Números em alta, proteção em baixa
O caso de Amanda não é exceção. Em 2024, Mato Grosso do Sul registrou 35 feminicídios — alta de 15,7% em relação a 2023 — e foi o 2º estado com maior taxa do país, com 2,4 casos por 100 mil mulheres, atrás apenas de Mato Grosso (2,5). Curiosamente, o número de agressões caiu: 2.367 casos de lesão corporal dolosa contra 2.837 em 2023, segundo dados nacionais.
O que explica esse paradoxo? Especialistas apontam que a subnotificação aumentou, enquanto a letalidade dos casos de violência doméstica segue crescendo. As mulheres estão morrendo mais, mesmo com menos denúncias formalizadas.
Além disso, 16.156 medidas protetivas de urgência foram registradas no estado em 2024 — e 2.283 foram descumpridas. O número indica que, em média, seis medidas são desrespeitadas por dia. O caso de Carlos, que ignora abertamente as restrições, é apenas uma das muitas faces dessa estatística.

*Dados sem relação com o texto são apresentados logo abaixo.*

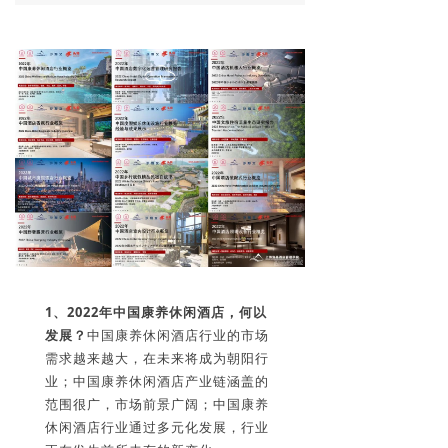
1、2
022年中国康养休闲酒店，何以
发展？
中国康养休闲酒店行业的市场
需求越来越大，在未来将成为朝阳行
业；中国康养休闲酒店产业链涵盖的
范围很广，市场前景广阔；中国康养
休闲酒店行业通过多元化发展，行业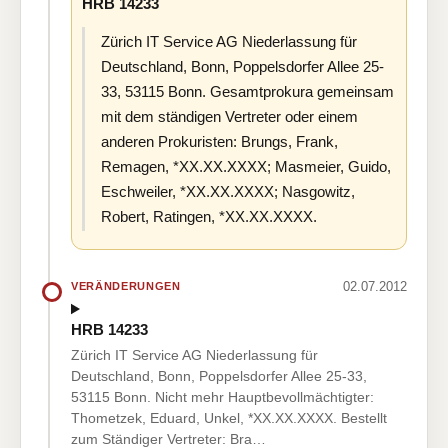
HRB 14233
Zürich IT Service AG Niederlassung für
Deutschland, Bonn, Poppelsdorfer Allee 25-
33, 53115 Bonn. Gesamtprokura gemeinsam
mit dem ständigen Vertreter oder einem
anderen Prokuristen: Brungs, Frank,
Remagen, *XX.XX.XXXX; Masmeier, Guido,
Eschweiler, *XX.XX.XXXX; Nasgowitz,
Robert, Ratingen, *XX.XX.XXXX.
02.07.2012
VERÄNDERUNGEN
HRB 14233
Zürich IT Service AG Niederlassung für
Deutschland, Bonn, Poppelsdorfer Allee 25-33,
53115 Bonn. Nicht mehr Hauptbevollmächtigter:
Thometzek, Eduard, Unkel, *XX.XX.XXXX. Bestellt
zum Ständiger Vertreter: Bra…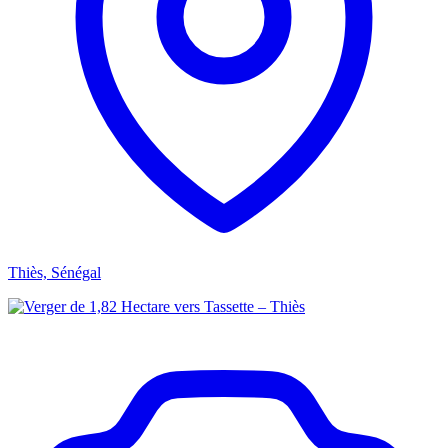
Thiès, Sénégal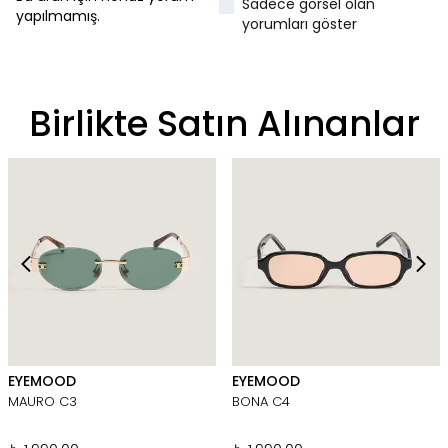
Sadece görsel olan
yapılmamış.
yorumları göster
Birlikte Satın Alınanlar
EYEMOOD
EYEMOOD
MAURO C3
BONA C4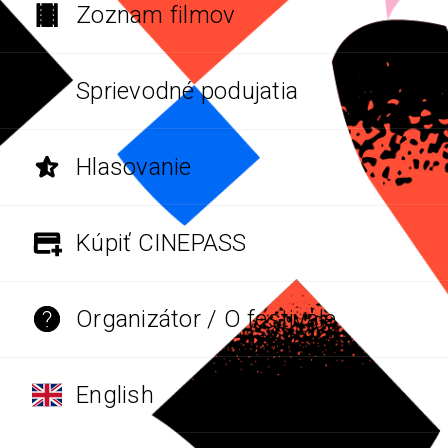
Zoznam filmov
Sprievodné podujatia
Hlasovanie
Kúpiť CINEPASS
Organizátor / O festivale
English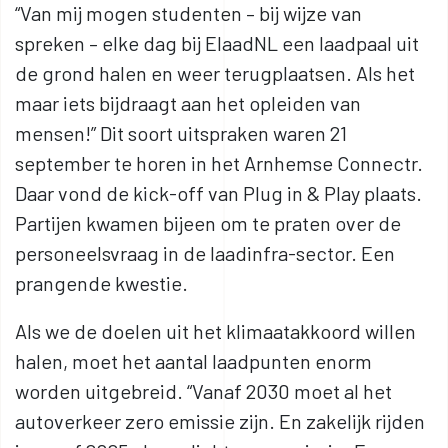
“Van mij mogen studenten – bij wijze van
spreken – elke dag bij ElaadNL een laadpaal uit
de grond halen en weer terugplaatsen. Als het
maar iets bijdraagt aan het opleiden van
mensen!” Dit soort uitspraken waren 21
september te horen in het Arnhemse Connectr.
Daar vond de kick-off van Plug in & Play plaats.
Partijen kwamen bijeen om te praten over de
personeelsvraag in de laadinfra-sector. Een
prangende kwestie.
Als we de doelen uit het klimaatakkoord willen
halen, moet het aantal laadpunten enorm
worden uitgebreid. “Vanaf 2030 moet al het
autoverkeer zero emissie zijn. En zakelijk rijden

Até onde vai a impunidade?
A história de Amanda, recheada de provas, vídeos, testemunhos e até tornozeleira eletrônica, mostra que a impunidade pode persistir até mesmo dentro do aparato legal mais completo. A cada dia em que o agressor anda livre, mesmo monitorado, envia doces, recados ou mensagens “emocionais”, ele reforça um sistema de violência camuflado em romantismo.
O “morango do amor”, doce que virou febre nas feiras da cidade, também virou arma. Usado como pretexto para invadir emocionalmente a vida da vítima, transforma o afeto em ameaça, o presente em ofensa. O agressor, que deveria estar afastado, se vale de gestos simbólicos para seguir presente.

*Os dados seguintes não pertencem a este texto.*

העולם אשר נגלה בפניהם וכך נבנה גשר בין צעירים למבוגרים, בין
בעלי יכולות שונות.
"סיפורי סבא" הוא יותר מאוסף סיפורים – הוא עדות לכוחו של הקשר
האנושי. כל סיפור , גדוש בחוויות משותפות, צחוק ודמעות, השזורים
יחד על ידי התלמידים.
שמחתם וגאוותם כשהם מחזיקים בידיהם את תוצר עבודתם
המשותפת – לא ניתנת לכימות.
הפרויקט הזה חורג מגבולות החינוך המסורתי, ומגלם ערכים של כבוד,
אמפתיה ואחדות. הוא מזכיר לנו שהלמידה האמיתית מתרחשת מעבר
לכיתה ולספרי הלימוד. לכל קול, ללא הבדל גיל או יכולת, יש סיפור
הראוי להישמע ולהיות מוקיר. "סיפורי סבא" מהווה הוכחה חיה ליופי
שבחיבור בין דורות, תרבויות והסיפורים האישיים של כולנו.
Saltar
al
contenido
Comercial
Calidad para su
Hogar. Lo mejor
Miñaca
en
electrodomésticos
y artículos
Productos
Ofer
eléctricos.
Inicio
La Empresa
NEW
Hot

Em um estado onde 64% dos feminicídios ocorrem dentro de casa, o Judiciário avalia o novo pedido de prisão e Amanda segue vivendo em alerta. Como tantas outras mulheres, resiste — mas já não deveria precisar.
Onde denunciar
Violência doméstica, mesmo quando disfarçada de gestos simbólicos ou mensagens emocionais, é crime e deve ser denunciada. Em casos de emergência, ligue para o 190. A Central de Atendimento à Mulher funciona 24 horas pelo número 180 ou pelo WhatsApp (61) 9610-0180.
Em Mato Grosso do Sul, denúncias também podem ser registradas online pelo site da Polícia Civil.
A Casa da Mulher Brasileira, em Campo Grande, atende presencialmente na Rua Brasília, s/n, Jardim Imá. O telefone de contato é (67) 3304-9400.
A Defensoria Pública de MS oferece apoio jurídico gratuito às vítimas de violência. O atendimento pode ser agendado pelo site ou pelo telefone (67) 3318-5600.